The bodies of women are constantly being scrutinized. You can't be too big, you can't be too skinny, too tall, too short, or too curvy. And those simple facts make it difficult enough to be a woman and to love your body. The bodies of women who are athletes are scrutinized even more.
As a woman, it’s hard to look in the mirror when I get up in the morning, decide I’m satisfied with my body, and be done with it. As a woman, I don’t want to consider what other people will think of my body. But I do it anyway.
As an athlete, I would love to end it at, “I love the way I look.” But I can’t. Because in addition to being like every other woman, concerned about what the world will think, I have other people to please. And at least three different standards to measure myself by.
As an athlete, it goes beyond my fear of what others will think. Because as a college athlete, the way I look must please my coach, my trainer, and the rest of my team.
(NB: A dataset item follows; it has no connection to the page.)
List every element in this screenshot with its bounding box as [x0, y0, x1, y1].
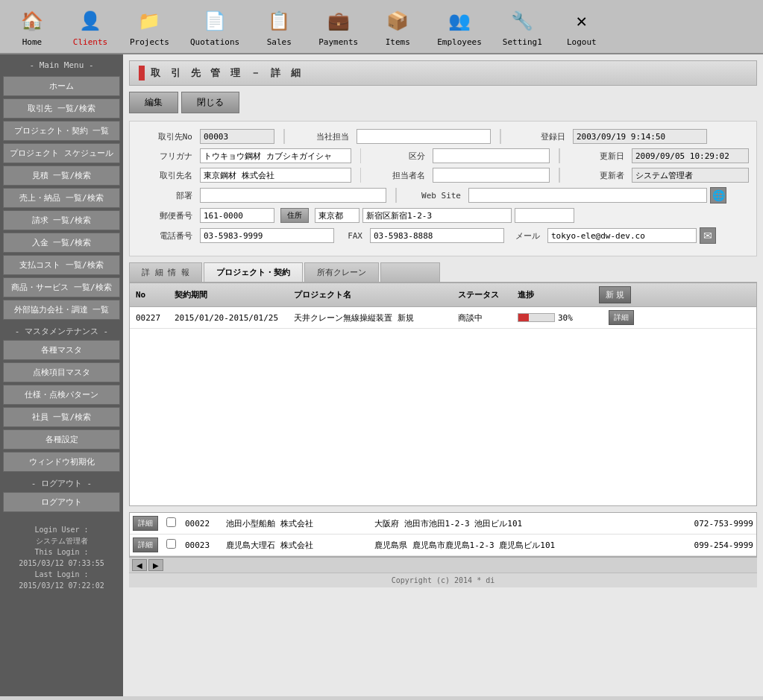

If it doesn’t, I’m not doing my job. And I could be "fired."
As a woman, I am supposed to be curvy, but not too curvy. I should have a flat stomach, but I shouldn’t be too skinny. My skin should constantly look flawless, but I shouldn’t wear too much makeup because that’s trashy. I should have a thigh gap, and my butt should be big. But not too big. My chest shouldn’t be flat, but if my breasts are too big, I won’t be considered thin anymore. I shouldn't eat as much as my male friends do, but I should be able to eat a burger and fries and not gain a pound.
As an athlete, I should be strong, but not too strong, because too much muscle mass will make me look "manly." I should look good in my uniform so that fans will come to games, but I shouldn’t be so tiny that I don’t “look like an athlete.” My body should be able to sustain high intensity energy for hours of practice, workouts, and games, but I should be careful about the three pounds I’m going back and forth with, because athletes shouldn’t carry extra weight. I should eat lean meals, like salads, to maintain competition weight, but when we go into overtime, I better be just as fresh as I was during the first minute.
It’s impossible to be both of these ideals and still love myself and maintain my mental and psychological health. It has become a question of how to be both a woman and an athlete. How do I balance all the things I’m being told about how my body should look? Which is depressing, because the identities of woman and athlete should not rest on the way we look.
And this doesn’t end when you go pro. In fact, it probably gets worse. Millions of people watch you compete and criticize you for the way you look, often completely ignoring the successes you’ve earned.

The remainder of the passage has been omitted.